As I commented in my conversation with Steve, contemporary scientific theories of the mind and consciousness are based almost entirely on 19th century physics and 20th century evolutionary biology and neurobiology. To fully understand the antiquated nature of the current demand that mental phenomena be understood according to a mechanistic model, we don't even need to look to the spookiness of quantum physics, with its nonlocality, probability waves, quantum entanglement, and other mysterious processes.

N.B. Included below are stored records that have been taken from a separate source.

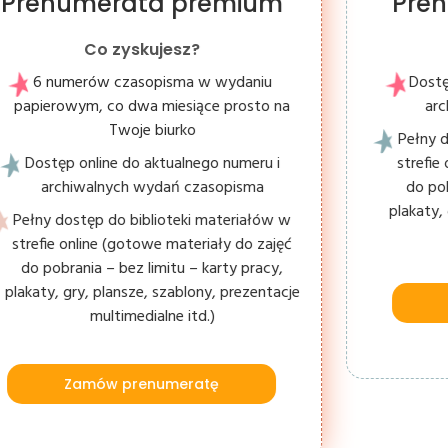
Prenumerata premium
Pre
Co zyskujesz?
6 numerów czasopisma w wydaniu
Dostę
papierowym, co dwa miesiące prosto na
ar
Twoje biurko
Pełny d
Dostęp online do aktualnego numeru i
strefie
archiwalnych wydań czasopisma
do pob
plakaty,
Pełny dostęp do biblioteki materiałów w
strefie online (gotowe materiały do zajęć
do pobrania – bez limitu – karty pracy,
plakaty, gry, plansze, szablony, prezentacje
multimedialne itd.)
Zamów prenumeratę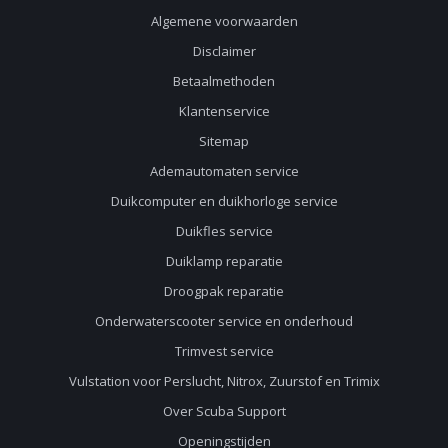
Algemene voorwaarden
Disclaimer
Betaalmethoden
Klantenservice
Sitemap
Ademautomaten service
Duikcomputer en duikhorloge service
Duikfles service
Duiklamp reparatie
Droogpak reparatie
Onderwaterscooter service en onderhoud
Trimvest service
Vulstation voor Perslucht, Nitrox, Zuurstof en Trimix
Over Scuba Support
Openingstijden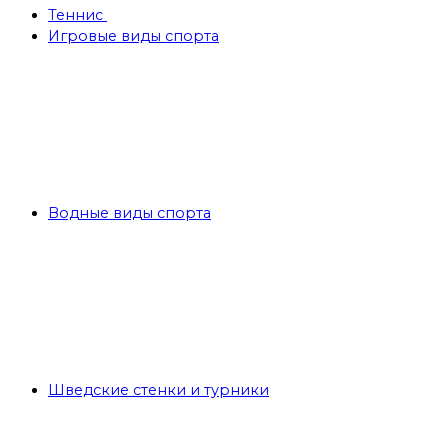
Теннис
Игровые виды спорта
Водные виды спорта
Шведские стенки и турники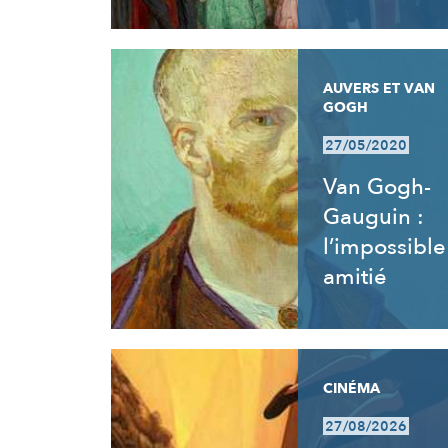
AUVERS ET VAN
GOGH
27/05/2020
Van Gogh-
Gauguin :
l’impossible
amitié
CINÉMA
27/08/2026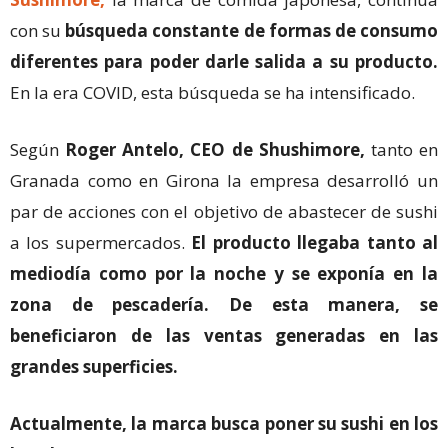
con su
búsqueda constante de formas de consumo
diferentes para poder darle salida a su producto.
En la era COVID, esta búsqueda se ha intensificado.
Según
Roger Antelo,
CEO de Shushimore,
tanto en
Granada como en Girona la empresa desarrolló un
par de acciones con el objetivo de abastecer de sushi
a los supermercados.
El producto llegaba tanto al
mediodía como por la noche y se exponía en la
zona de pescadería. De esta manera, se
beneficiaron de las ventas generadas en las
grandes superficies.
Actualmente, la marca busca poner su sushi en los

My point can be illustrated with a brief review of electromagnetism. James Clerk Maxwell presented his four equations describing electromagnetic phenomena in 1864. At that time it was well known that electric currents could be carried by a material medium such as a copper wire. As late as 1884, Lord Kelvin expressed the view of virtually all physicists that electromagnetic fields required a physical medium in space, known as the luminiferous ether, by which they could manifest their wave properties. "One thing we are sure of," he commented, "and that is the reality and substantiality of the luminiferous ether." Just three years later, the Michelson-Morley experiment provided the first strong evidence against the theory of such an ether, and this effectively undermined all mechanical explanations of electromagnetic fields in space. Such fields are not "real stuff" out there, and they can be described only in terms of mathematical abstractions. But they still interact with matter. Einstein concluded in 1938: "All assumptions concerning ether led nowhere!"
I suspect that over the coming decades we shall recognize that all assumptions that fields of consciousness must invariably be carried by a material medium likewise lead nowhere. Be that as it may, given the principle of the conservation of energy, how can anything nonphysical influence the material world? For starters, we should recall Richard Feynman's comment: "It is important to realize that in physics today we have no knowledge of what energy is." And the Heisenberg energy-time uncertainty principle demonstrates that violations of this conservation principle do occur, and they may have macroscopic effects in the material world.
As I make clear in my book "Contemplative Science," I make no pretense of speaking for all schools of Buddhism. In fact, I don't know anyone who does, so I assumed that no one would think I am trying to do so. Traditional Theravada Buddhist and Tibetan Buddhists do generally believe in reincarnation, while some Chan and Zen Buddhists do and others don't. The earliest records of the Buddha's teachings make it perfectly clear that he claimed to have achieved "direct knowledge" of his own and others' past lives; and many later contemplatives have allegedly replicated his findings. This is one of the hallmarks of the contemplative science that is found in Buddhism.
Whatever our beliefs may be, questions pertaining to the nature of consciousness and its possible continuity beyond this life are not merely intellectual or metaphysical. They have an enormous bearing on our understanding of human existence and the parameters of Nature as a whole. I am not encouraging anyone to accept Buddhist hypotheses simply out of faith, nor did the Buddha himself encourage such blind belief. But I am convinced that collaborative research among psychologists, cognitive neuroscientists, and contemplatives from multiple traditions may yield a much richer, more comprehensive understanding of consciousness than any one of those disciplines by itself.